**What you are asked to do**
Output exactly, and only, the stretch of lines beginning at the line with "At what (x,y)" and ending at the last line of the listing below. Drop the pictures.

**Input data**

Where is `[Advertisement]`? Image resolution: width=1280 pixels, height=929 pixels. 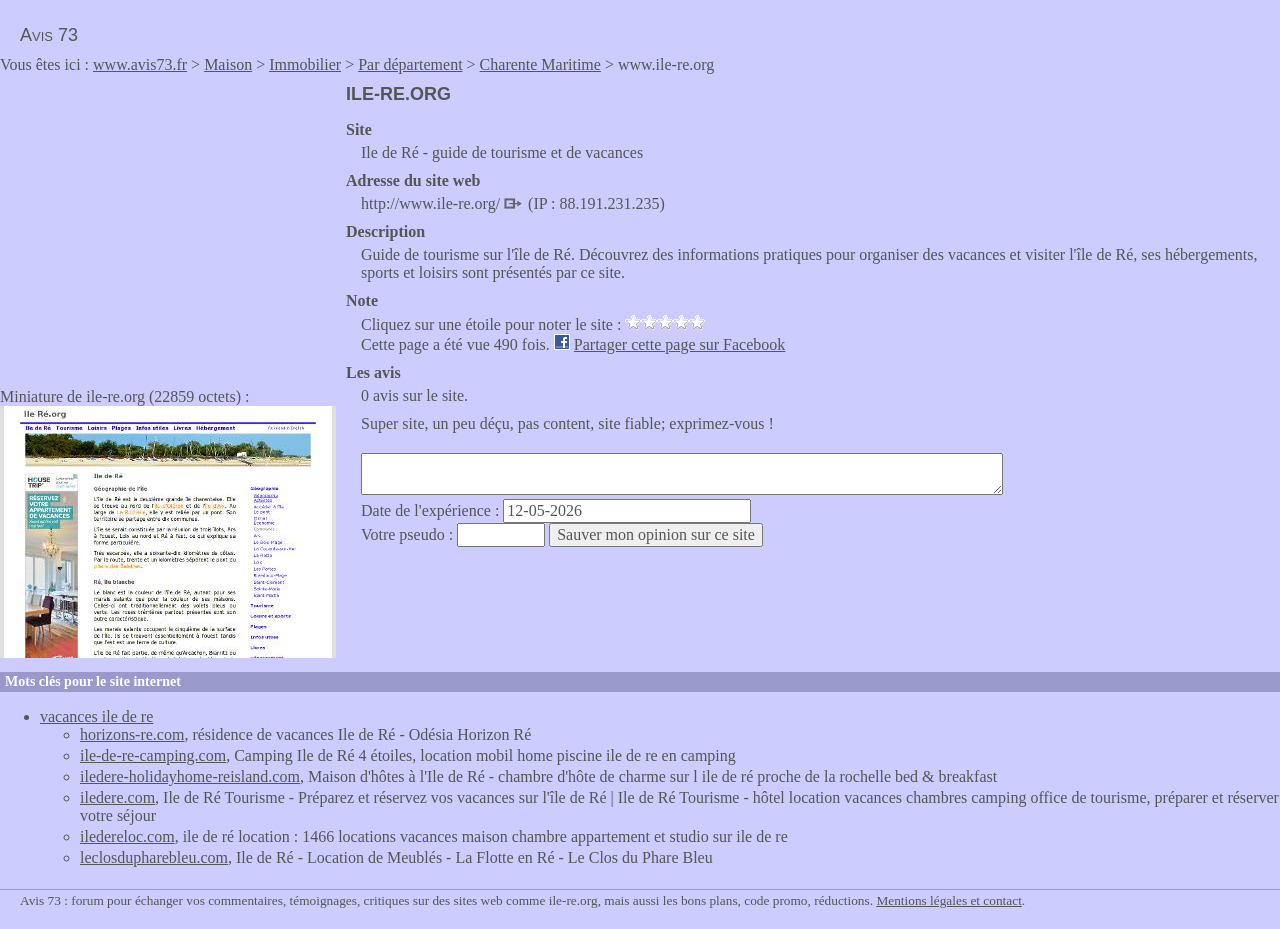 [Advertisement] is located at coordinates (168, 224).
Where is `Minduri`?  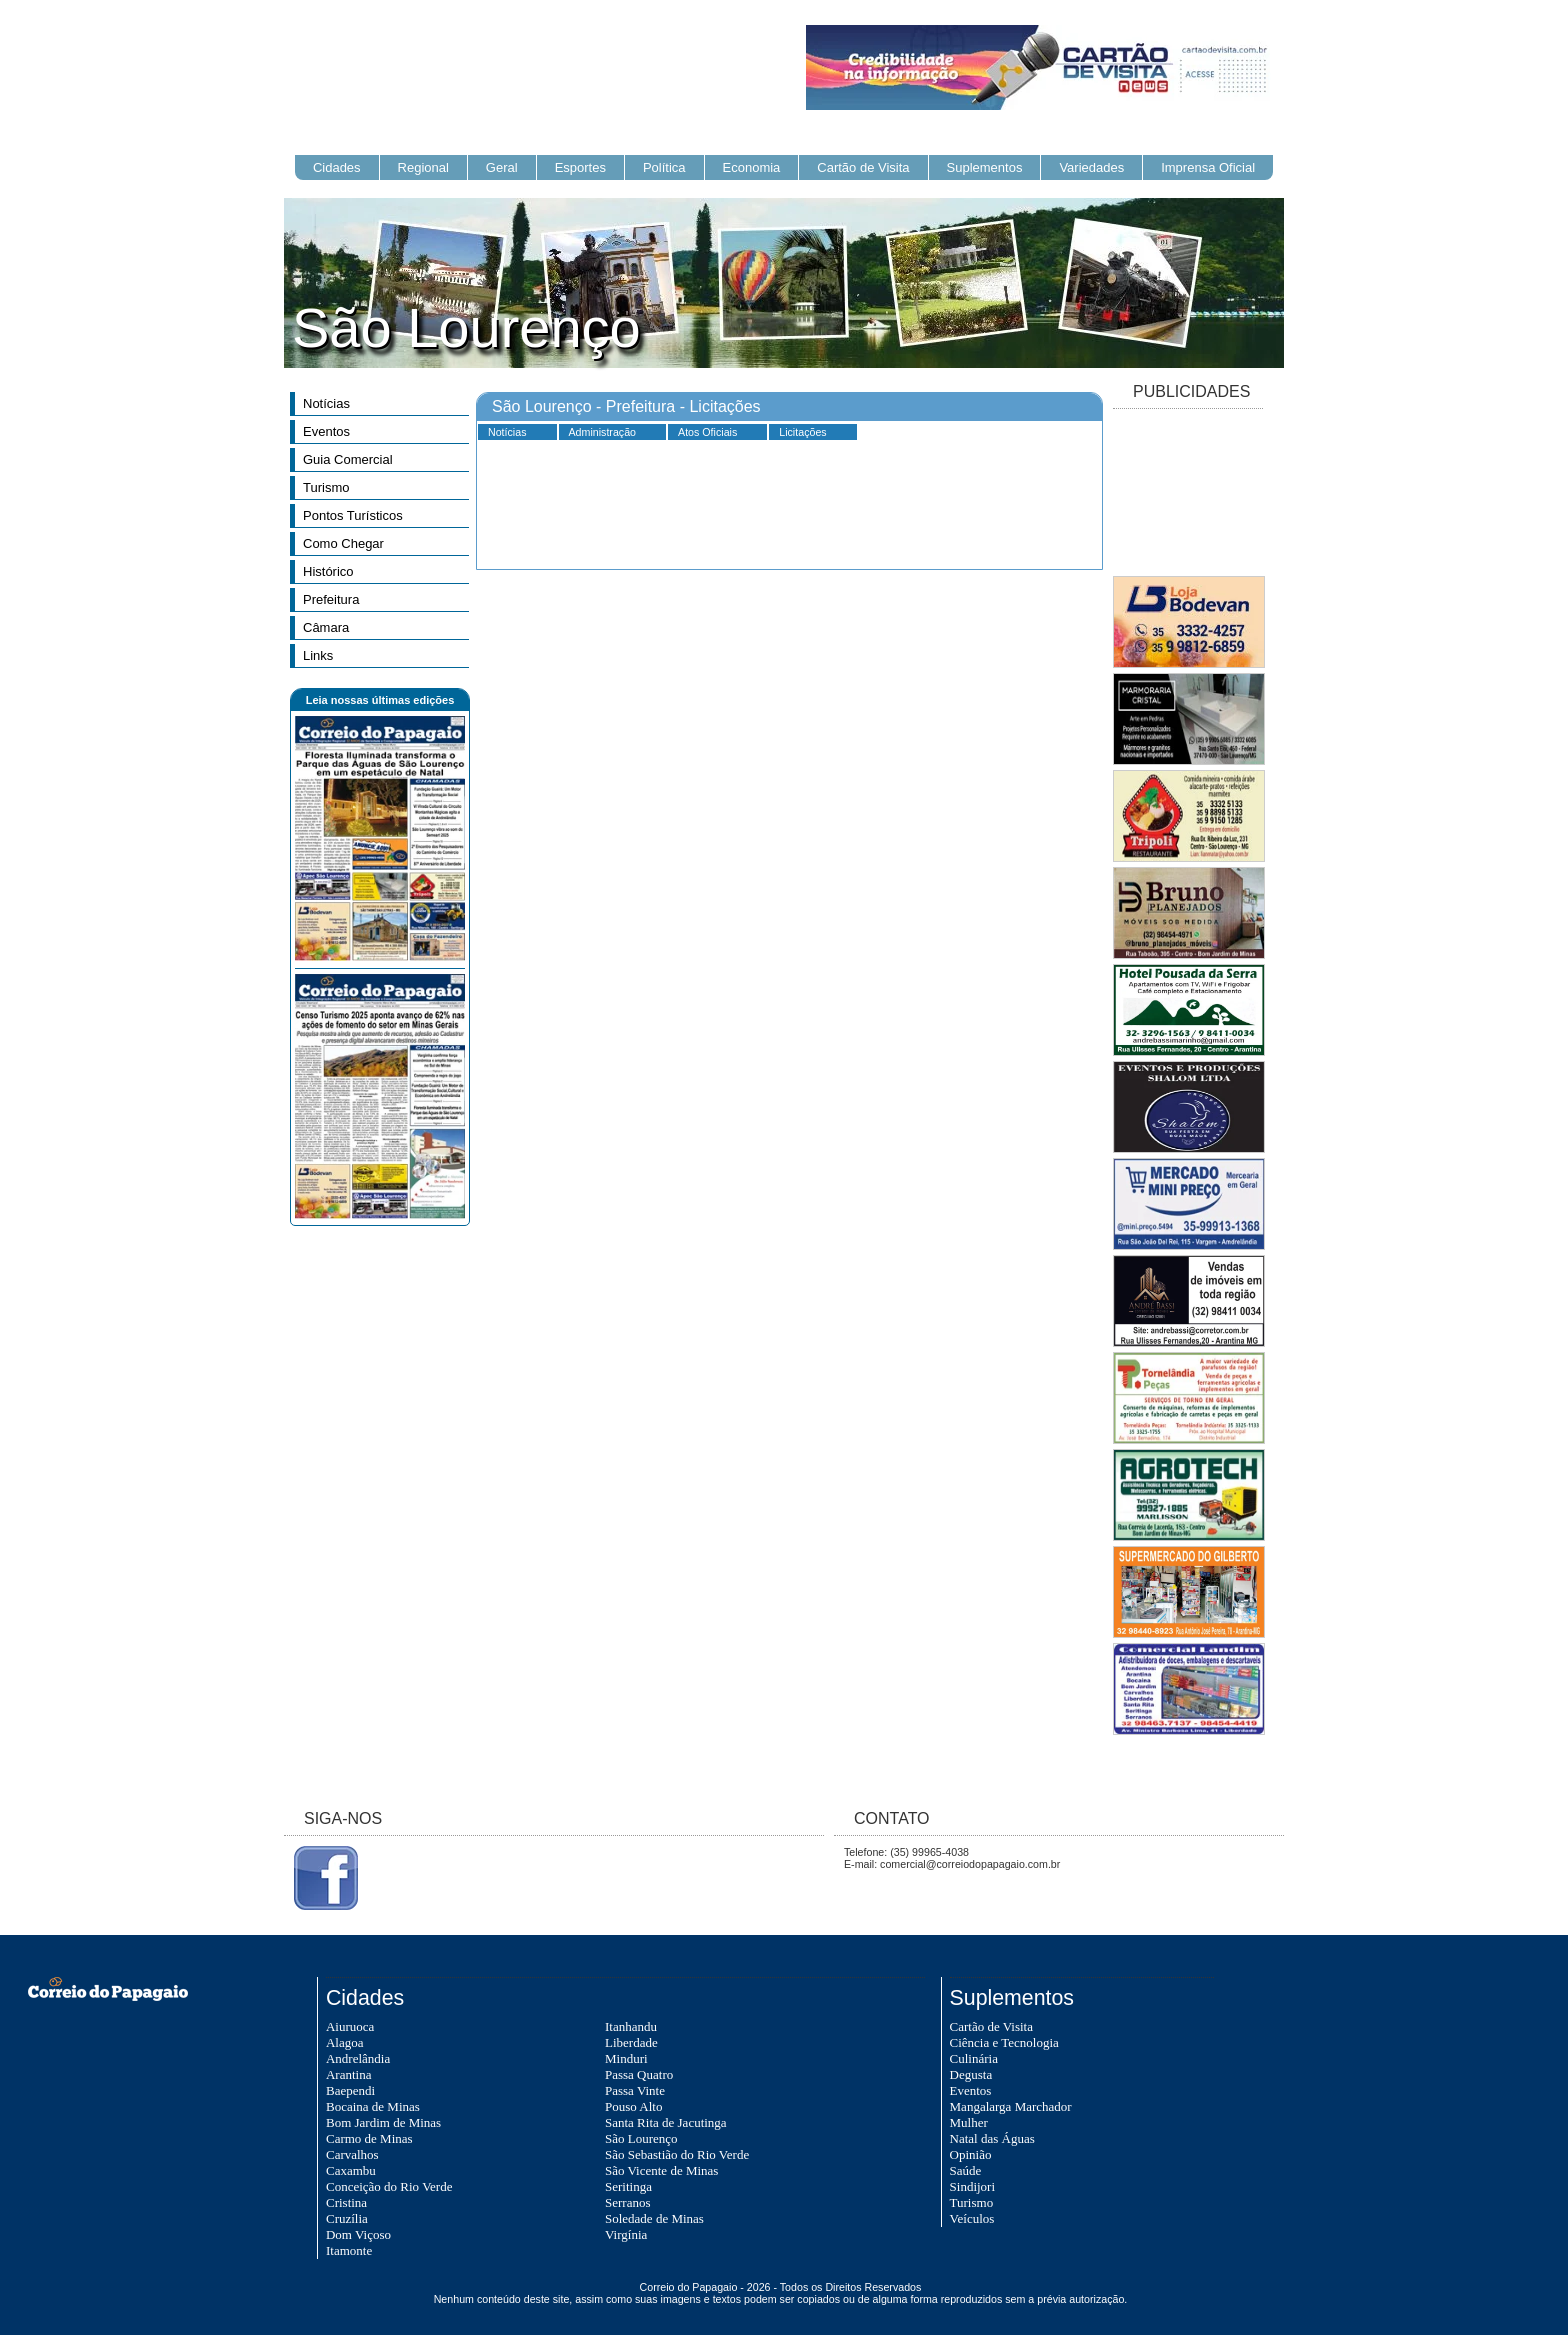 Minduri is located at coordinates (626, 2058).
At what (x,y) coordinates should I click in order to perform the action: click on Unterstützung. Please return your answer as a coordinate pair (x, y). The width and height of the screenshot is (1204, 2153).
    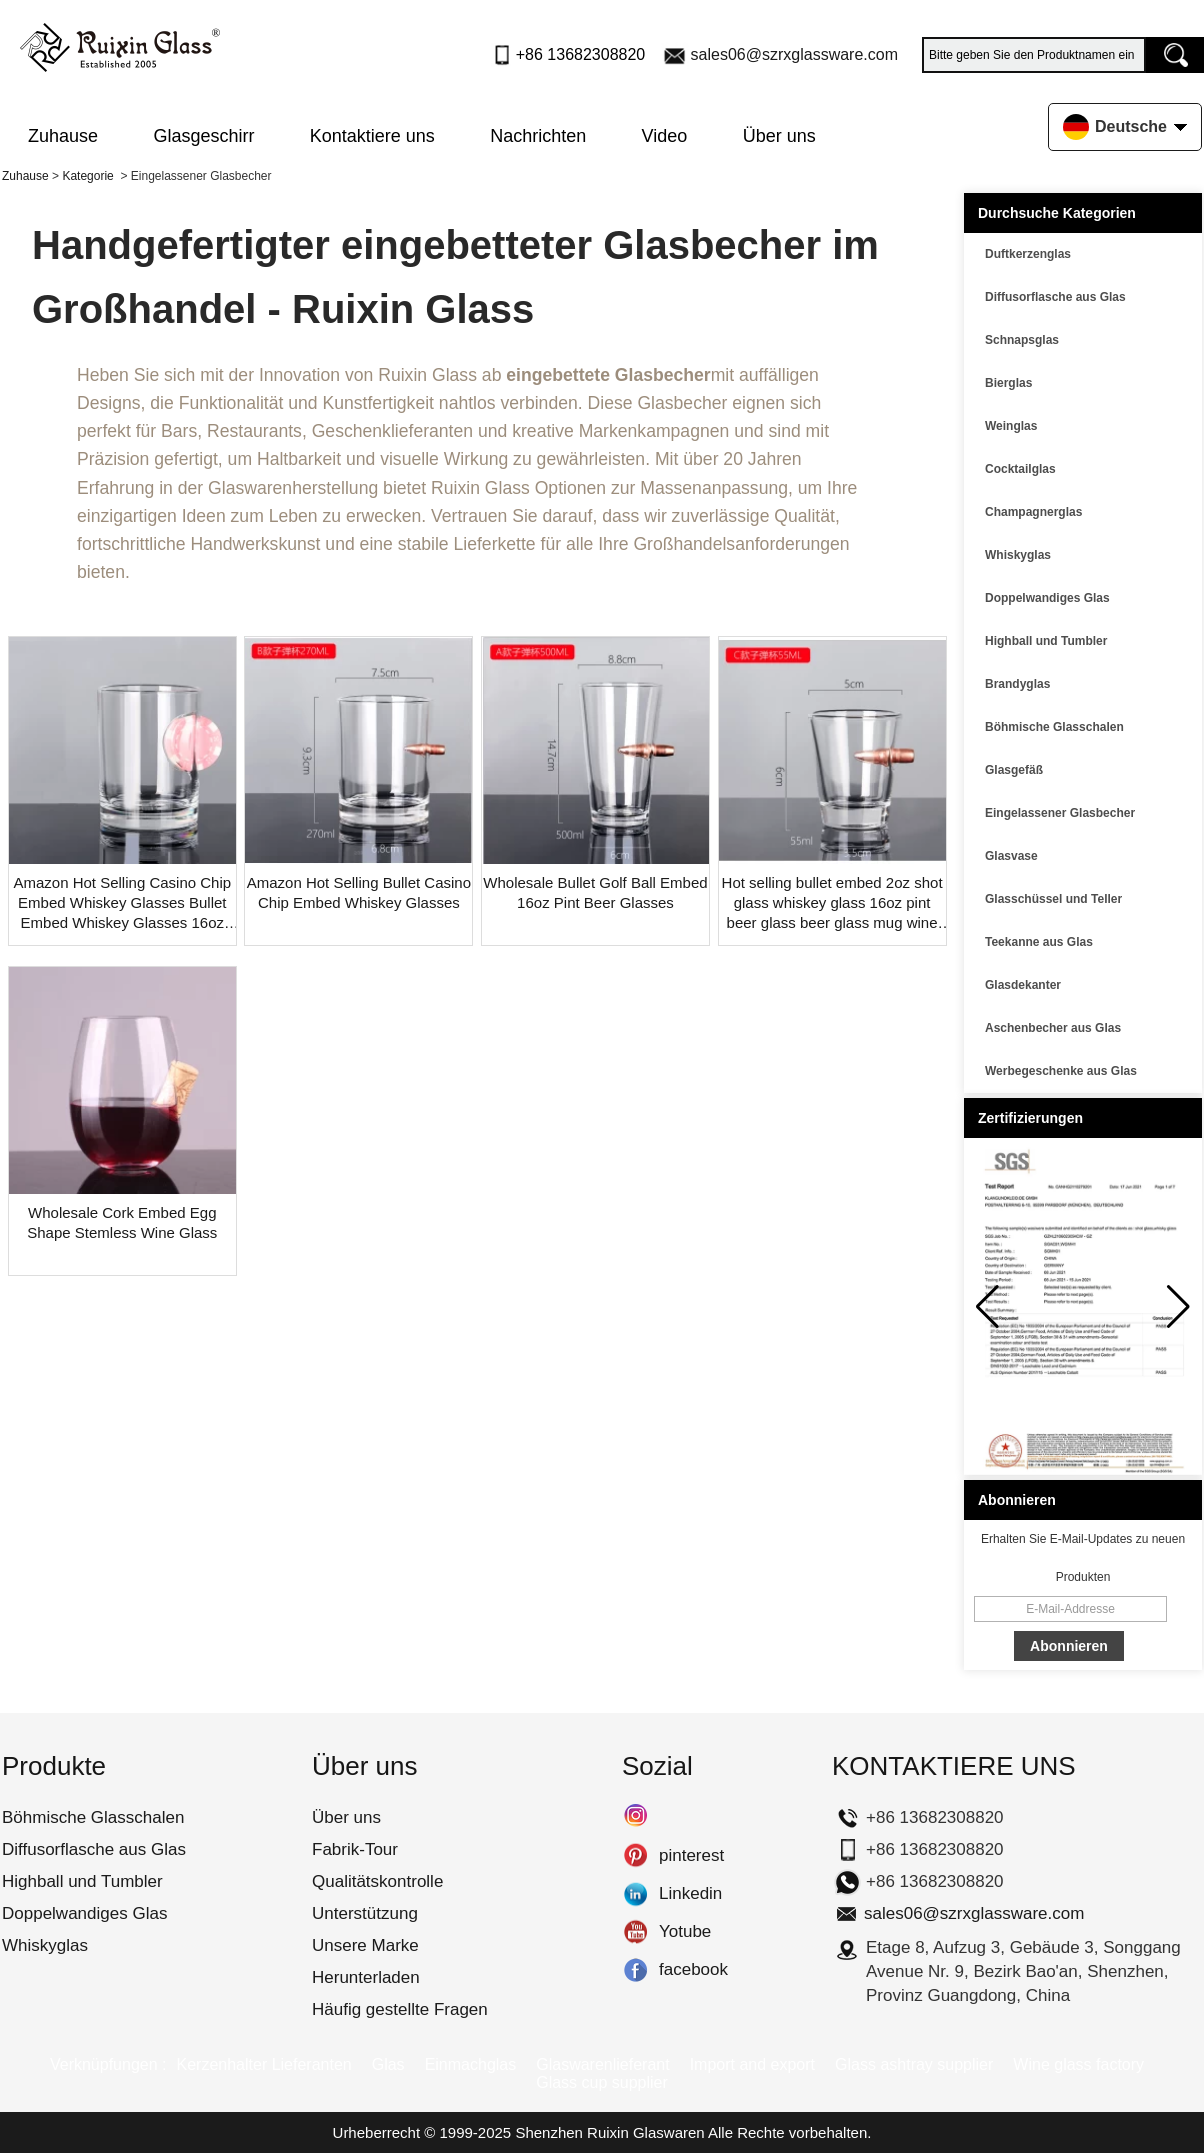
    Looking at the image, I should click on (365, 1913).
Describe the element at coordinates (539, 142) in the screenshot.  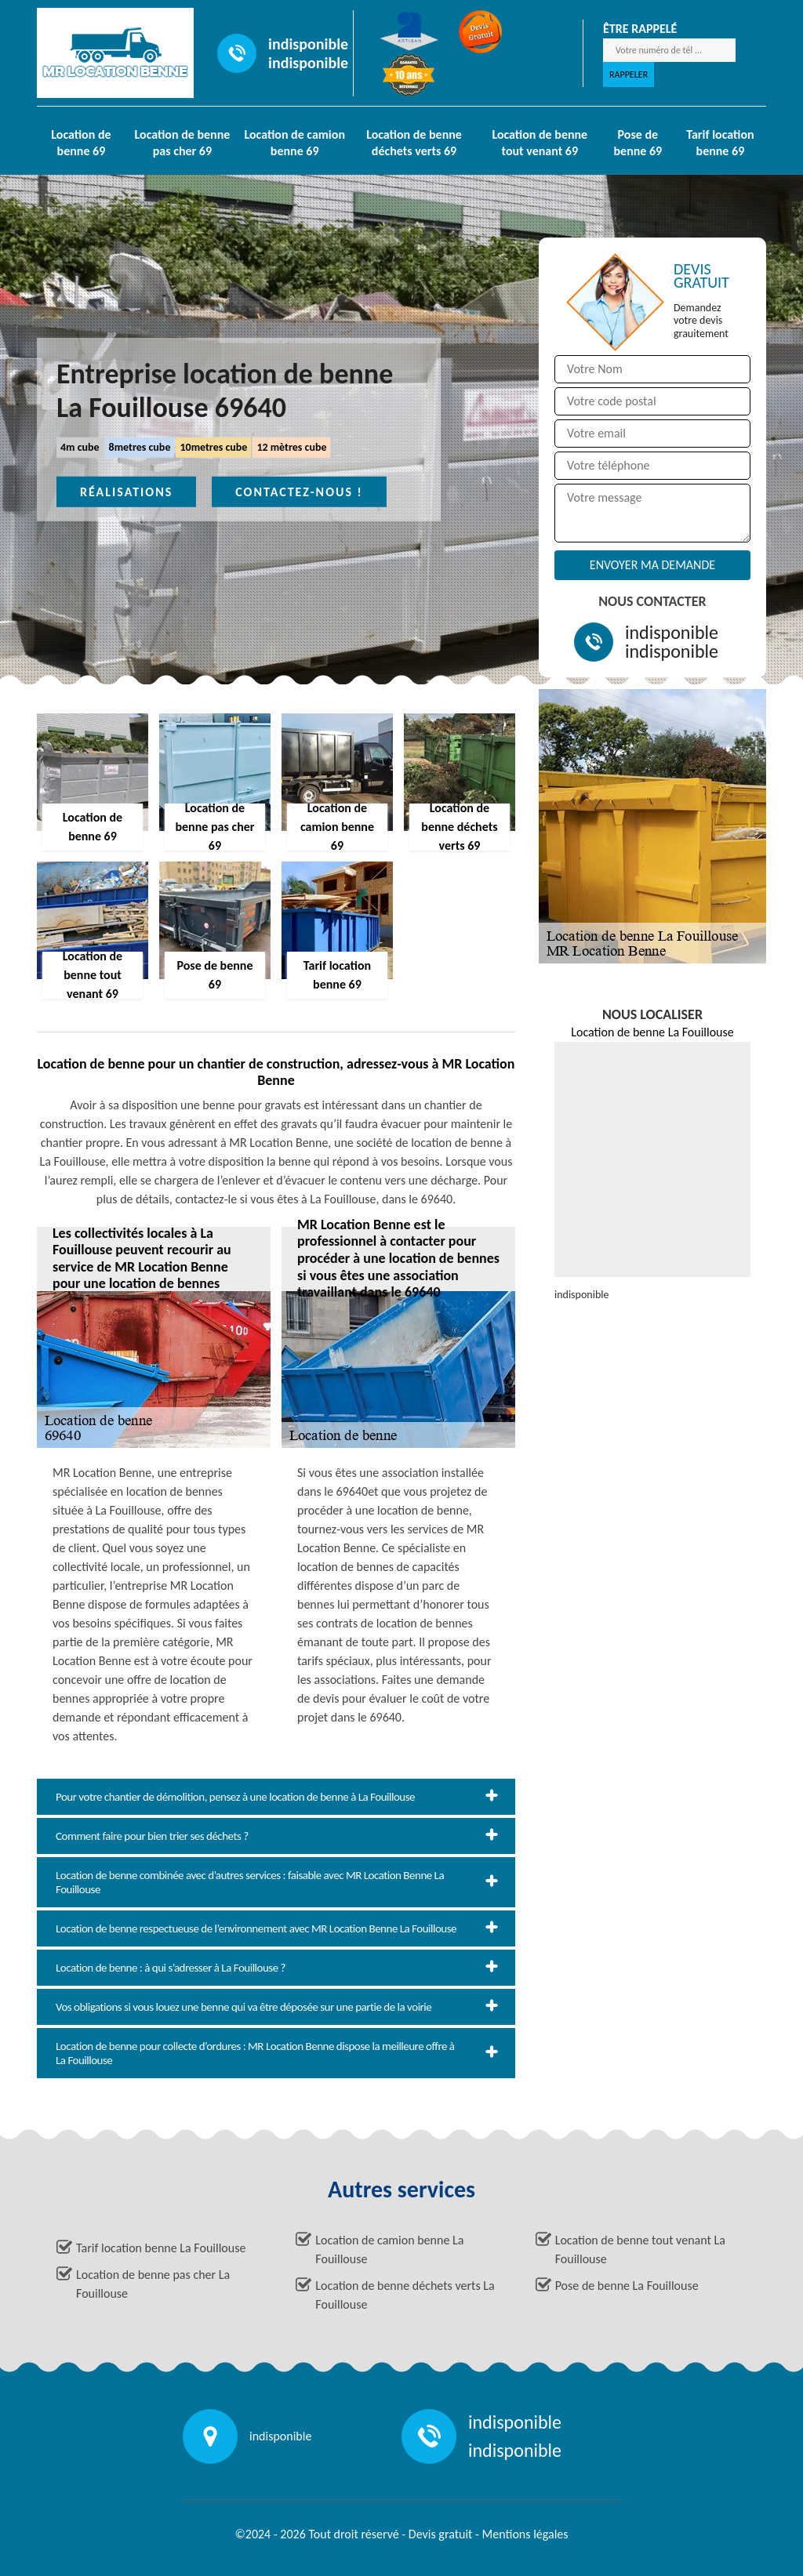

**Output**
At what (x,y) coordinates should I click in order to perform the action: click on Unterstützung. Please return your answer as a coordinate pair (x, y). The width and height of the screenshot is (1204, 2153).
    Looking at the image, I should click on (365, 1913).
Describe the element at coordinates (539, 142) in the screenshot.  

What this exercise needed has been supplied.